The Madoff incident was potentially an even bigger hammer blow to FoHFs than any debate over cost-related performance. “The FoHFs business suffered because it failed to deliver on operational due diligence. Some did, but not all. It proves they cannot necessarily catch all problematic hedge funds,” commented Orgland.
He then went on to say that alternative Ucits funds are the “logical next step in fund evolution as the industry matures and demand grows for regulated hedge funds”. The advantages to investors have been well documented: namely that they offer lower operational risk, increased transparency, rigorous risk management, minimum bi-weekly liquidity as well as protecting investors from losses stemming from asset managers’ mistakes.
Orgland said that rigorous counterparty risk management and stress testing, as well as tight control of leverage, further benefited investors but admitted that the myriad requirements of running a Ucits put fund sponsors at a disadvantage. However, he believes there’s a lot of growth potential within the alternative Ucits space, even though similar performance to offshore funds cannot be fully expected.
Ultimately it depends on strategy. If you consider CTA Ucits, they’ve slightly underperformed their offshore equivalents since 2007: 3 per cent compared to 4 per cent according to Orgland. There are a couple of reasons for this. Firstly, Ucits hedge funds cannot invest directly in commodity futures. Rather, they have to do it indirectly through an index using a total return swap. Also, they cannot use as much leverage. Underperformance is a combination of lower leverage and the cost of using a TRS, which Orgland said amounted to 50 to 100 basis points.
By comparison, Fixed Income Ucits funds are a more effective strategy. The global meltdown helped deliver decent performance compared to offshore funds, in large part because of the strict liquidity terms they have to abide by. The HFRX Relative Value Index was down -1.8 per cent p.a. between January 2008 and August 2011 whereas the UCITS Alternative Index Fixed Income returned +2.1 per cent per annum.
As Orgland commented: “If you’re bullish on economic growth and you’re not afraid of illiquidity you should go with offshore funds, but if you are concerned about a potential second financial crisis, alternative UCITS are the way to go.”
That’s not to say, even remotely, that single manager hedge funds and FoHFs are going to fall out of favour. Alternative Ucits are merely a useful addition to the overall investment funds universe. Investors mustn’t expect them to generate outlandish outperformance. Some might, and as already suggested, it could well be that the strict liquidity rules will help certain strategies like fixed income.

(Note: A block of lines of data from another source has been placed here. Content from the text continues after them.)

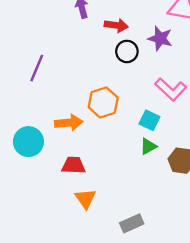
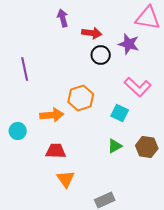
purple line: (37, 68) -> (25, 69), turned -35
cyan circle: (28, 142) -> (18, 131), size x0.7
green triangle: (148, 146) -> (115, 146), moved

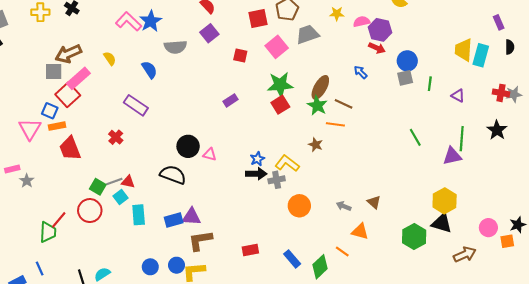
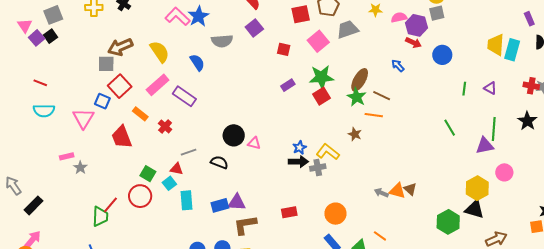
yellow semicircle: (110, 58) -> (160, 52), size x1.6
pink rectangle: (78, 78) -> (158, 85), moved
gray square: (405, 78) -> (437, 13), moved
green line: (430, 84) -> (464, 89), moved
purple rectangle: (230, 100) -> (288, 85), moved
orange rectangle: (57, 126) -> (140, 114), moved, turned 49
black semicircle: (173, 175) -> (219, 162), size x0.7
gray line: (114, 182) -> (189, 152), moved
orange circle: (299, 206) -> (335, 214), moved
pink circle: (488, 228) -> (504, 172), moved
orange triangle: (360, 231) -> (397, 191), moved
red rectangle: (250, 250) -> (289, 212), moved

One thing that Orgland also pointed out was that increasing numbers of novelty Ucits are being launched that don’t have an offshore equivalent, which should keep investors interested.
But could the increasing tendency for managers to bypass the ‘no shorting’ rules by using total return swaps threaten the long-term reputation and simplicity of the Ucits brand? Hedgeweek posed the question, to which Orgland responded: “Total return swaps aren’t used in all alternative Ucits. According to the Ucits regulatory framework you can buy an index like the Goldman Sachs Commodity Index for example, but not individual commodity futures. TRS are used to get around this restriction. It’s a complex set-up and comes with increased costs. Question marks surround it, therefore it’s mainly used by managers running CTA Ucits at present.”
The jury is still out on how effective alternative Ucits can perform over time. It’s fair to say, however, that certain strategies seem well placed to potentially give investors a good source of diversified returns.